Think back to the React app I created earlier using Facebook’s tooling. Do you think that Facebook has people auditing all 1,000+ dependencies they bundle with that app. Who are they? Do they do a good job? How frequently do they do these audits? Do you actually know the answers to any of these questions, or have you just been assuming that they must have good answers?

It’s entirely possible that Facebook is, in fact, dedicating adequate developer time to addressing these concerns. My point is just that most people choose to believe that’s true without actually verifying it in any way.

This is another example of the “many eyes” principle of open source security falling apart in JavaScript-land. I think people place far too much trust in code created by and for for-profit corporations. Even projects like React are a house of cards built on top of hundreds of tiny libraries made by no-name developers that no one is really keeping an eye on. We have to change our attitude toward these corporate projects so that we aren’t giving them blind trust they haven’t earned.

An Analogy, and a Pledge

People often describe open source software as “free as in beer” or “free as in freedom”. I think we should look at it a different way. I think that most open source JavaScript projects in 2018 are “public as in bathroom”. A gas station bathroom, more specifically.

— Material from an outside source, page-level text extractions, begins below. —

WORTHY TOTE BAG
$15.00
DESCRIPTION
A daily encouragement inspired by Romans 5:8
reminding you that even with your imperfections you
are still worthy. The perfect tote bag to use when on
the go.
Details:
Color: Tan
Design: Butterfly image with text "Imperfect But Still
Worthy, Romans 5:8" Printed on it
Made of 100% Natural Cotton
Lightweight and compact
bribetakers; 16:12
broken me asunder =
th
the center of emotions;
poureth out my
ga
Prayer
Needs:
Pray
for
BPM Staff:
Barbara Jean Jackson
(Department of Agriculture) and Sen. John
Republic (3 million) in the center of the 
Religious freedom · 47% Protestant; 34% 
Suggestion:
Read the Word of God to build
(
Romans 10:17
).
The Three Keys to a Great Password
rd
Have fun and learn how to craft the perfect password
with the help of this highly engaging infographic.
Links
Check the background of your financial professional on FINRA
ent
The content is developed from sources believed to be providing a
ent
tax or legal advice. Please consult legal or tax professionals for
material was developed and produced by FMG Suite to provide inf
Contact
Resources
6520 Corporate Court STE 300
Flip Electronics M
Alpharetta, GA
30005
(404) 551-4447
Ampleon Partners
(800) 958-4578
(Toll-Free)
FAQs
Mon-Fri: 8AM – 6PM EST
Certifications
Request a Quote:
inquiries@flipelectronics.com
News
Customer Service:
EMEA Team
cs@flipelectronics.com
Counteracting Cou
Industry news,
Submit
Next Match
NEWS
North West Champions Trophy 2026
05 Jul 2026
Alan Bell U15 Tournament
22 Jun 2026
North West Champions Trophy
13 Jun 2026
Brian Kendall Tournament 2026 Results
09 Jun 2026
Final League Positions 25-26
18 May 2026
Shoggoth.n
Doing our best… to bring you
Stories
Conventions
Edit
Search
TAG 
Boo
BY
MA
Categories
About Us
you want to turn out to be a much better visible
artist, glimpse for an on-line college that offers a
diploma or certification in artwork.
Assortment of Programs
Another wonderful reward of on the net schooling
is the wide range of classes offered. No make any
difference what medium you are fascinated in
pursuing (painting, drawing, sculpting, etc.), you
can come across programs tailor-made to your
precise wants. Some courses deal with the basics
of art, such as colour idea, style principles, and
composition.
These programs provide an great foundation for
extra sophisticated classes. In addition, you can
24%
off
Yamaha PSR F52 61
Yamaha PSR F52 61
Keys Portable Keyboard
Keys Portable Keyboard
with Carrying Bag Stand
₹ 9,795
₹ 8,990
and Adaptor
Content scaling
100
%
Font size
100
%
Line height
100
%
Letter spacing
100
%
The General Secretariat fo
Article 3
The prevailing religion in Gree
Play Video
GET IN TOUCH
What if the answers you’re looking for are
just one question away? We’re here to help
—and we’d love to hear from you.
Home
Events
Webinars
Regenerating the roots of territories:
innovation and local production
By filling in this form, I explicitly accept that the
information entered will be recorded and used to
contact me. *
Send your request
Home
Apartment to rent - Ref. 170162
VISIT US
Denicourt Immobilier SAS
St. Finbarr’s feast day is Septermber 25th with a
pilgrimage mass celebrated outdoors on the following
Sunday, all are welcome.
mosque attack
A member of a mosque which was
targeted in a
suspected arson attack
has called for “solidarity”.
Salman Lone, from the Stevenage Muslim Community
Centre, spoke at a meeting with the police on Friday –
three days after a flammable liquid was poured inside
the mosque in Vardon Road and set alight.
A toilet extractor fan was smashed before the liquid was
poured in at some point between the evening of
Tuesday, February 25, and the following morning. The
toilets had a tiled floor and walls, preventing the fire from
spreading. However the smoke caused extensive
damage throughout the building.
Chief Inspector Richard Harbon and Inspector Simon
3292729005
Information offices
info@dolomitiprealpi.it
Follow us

Gas station bathrooms are usually free to use, and pretty much nobody involved does a good job of taking care of them. People make messes on the toilet seats or the floors. They forget to flush. They don’t always wash their hands. Their owners don’t send people in to clean them often enough, and sometimes let them run out of important things like soap or toilet paper. Sometimes the plumbing doesn’t even work right.

Nobody takes good care of the bathroom because nobody feels any real responsibility towards it. The people who use it are just passing through – perhaps on a road trip – and may never visit that gas station ever again. The people who own it are either unable to unwilling to devote the resources needed to maintain it. There aren’t really any incentives (beyond a sense of basic human decency) for anyone involved to do better.

I think the real, long-term solution to this problem in the JavaScript community would be to build bigger, more active community projects that people are invested in, instead of basing the ecosystem on thousands upon thousands of tiny micro-libraries that no one cares about individually. That kind of structure has been proven to work well for other programming languages.

In the short term, what can an individual developer do? For my part, I’m making this pledge to do better:

  • If I publish a project I’m not willing to maintain for production use, it will come with big, bold disclaimers, including an npm warning on installation.
  • I won’t include microdependencies in my projects. If some problem is small enough that it takes a few dozen lines of code to solve, I’ll just copy it directly into my project with proper attribution so that I can maintain it myself.
  • I’ll take responsibility for any dependencies I do include in my projects. If something is listed in my package.json file, it’s because I know how it works, who created it, who’s responsible for it, and so on.
  • If there’s a library that I use and depend on, I’ll do my best to contribute back to it in some way.

It’s like washing your hands. It’s just basic hygiene.